Yediğimiz yiyeceklerden lezzet almamızı sağlayan tuz; hayatımızın tadı-tuzudur ve yiyeceklere tat vermesinden başka faydaları da vardır: Besinlerin bozulmadan uzun süre saklanmasını sağladığı gibi; vücuttaki asit baz dengesini sağlar, idrar oluşumunda etkilidir, troid bezi için gerekli olan iyot da genellikle tuz ile birlikte vücuda alınır. Bu kadar faydasının yanında, günlük ihtiyaçtan fazla alındığında ölümcül hastalıkların oluşmasına da sebep olabilmektedir.
Fazla tuz tüketimi, idrarda kalsiyum atılımını da artırarak kemiklerden kalsiyum kaybına neden olur. Kemiklerden kalsiyum kaybının artışı ise kemik erimesini (osteoporoz) ve kemiklerin kırılma riskini artırır.
Tuz, kan basıncını artırır. Bu nedenle, tansiyonu yüksek olanların yemeklerine tuz koymamaları önerilir.
Böbrek bozukluklarında, bazı kalp hastalıklarında, vücudun belirli yerlerinde su toplanmalarına (ödem) sebep olur.
Tuzun fazlası sadece ödem yapmaz. Damarlarda dolaşan sıvı miktarının artmasına, kan basıncının yükselmesine (hipertansiyon), kalp ve böbrek hastalıkları ile felç riskinin artmasına neden olur.
Günlük beslenmelerindeki tuz tüketimini önemli miktarda düşüren insanların, gelecek 10-15 yılda kalp-damar hastalıklarına yakalanma olasılığı yüzde 25 oranında azalır. Bu kişilerin, kalp-damar hastalıklarından ölme riski de yüzde 20 düşebilir.

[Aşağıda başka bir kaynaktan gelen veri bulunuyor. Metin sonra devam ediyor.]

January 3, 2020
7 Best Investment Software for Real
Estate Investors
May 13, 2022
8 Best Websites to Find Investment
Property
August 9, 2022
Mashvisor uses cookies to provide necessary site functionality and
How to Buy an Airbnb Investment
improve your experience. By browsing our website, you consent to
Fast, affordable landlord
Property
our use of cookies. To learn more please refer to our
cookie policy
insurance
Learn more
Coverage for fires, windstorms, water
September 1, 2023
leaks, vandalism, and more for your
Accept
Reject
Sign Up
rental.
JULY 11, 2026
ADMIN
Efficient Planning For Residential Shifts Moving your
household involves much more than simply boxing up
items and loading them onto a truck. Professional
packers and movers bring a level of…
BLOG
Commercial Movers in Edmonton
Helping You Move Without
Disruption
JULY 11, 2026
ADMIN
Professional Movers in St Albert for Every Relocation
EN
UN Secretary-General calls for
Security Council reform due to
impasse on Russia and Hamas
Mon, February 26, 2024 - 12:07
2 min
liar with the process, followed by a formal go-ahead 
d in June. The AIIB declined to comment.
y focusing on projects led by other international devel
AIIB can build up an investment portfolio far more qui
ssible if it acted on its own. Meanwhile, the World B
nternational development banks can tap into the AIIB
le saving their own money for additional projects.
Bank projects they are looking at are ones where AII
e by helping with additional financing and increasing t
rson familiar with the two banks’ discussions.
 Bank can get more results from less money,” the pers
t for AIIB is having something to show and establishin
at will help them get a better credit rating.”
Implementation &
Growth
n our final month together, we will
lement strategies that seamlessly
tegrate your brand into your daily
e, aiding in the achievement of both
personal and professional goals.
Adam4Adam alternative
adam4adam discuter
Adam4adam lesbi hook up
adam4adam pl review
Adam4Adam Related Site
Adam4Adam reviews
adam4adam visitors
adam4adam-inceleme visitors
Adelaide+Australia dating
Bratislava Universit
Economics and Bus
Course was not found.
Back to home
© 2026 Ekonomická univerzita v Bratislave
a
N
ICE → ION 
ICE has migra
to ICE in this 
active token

Dünya Sağlık Örgütü (WHO); yüksek tansiyon, kalp hastalıkları, böbrek hastalıkları başta olmak üzere şişmanlık, şeker hastalığı ve bazı kanser türlerinden korunmak; kemik sağlığını korumak amacıyla tüketilmesi gereken tuz miktarınıgünde5 gram ( tepeleme bir çay kaşığı) olarak önermektedir. Bu miktar ise yiyeceklere tuz eklemeden, günlük tüketilen çeşitli yiyecek ve içeceklerle sağlanmaktadır ( peynir, turşu, salça, ekmek v.b)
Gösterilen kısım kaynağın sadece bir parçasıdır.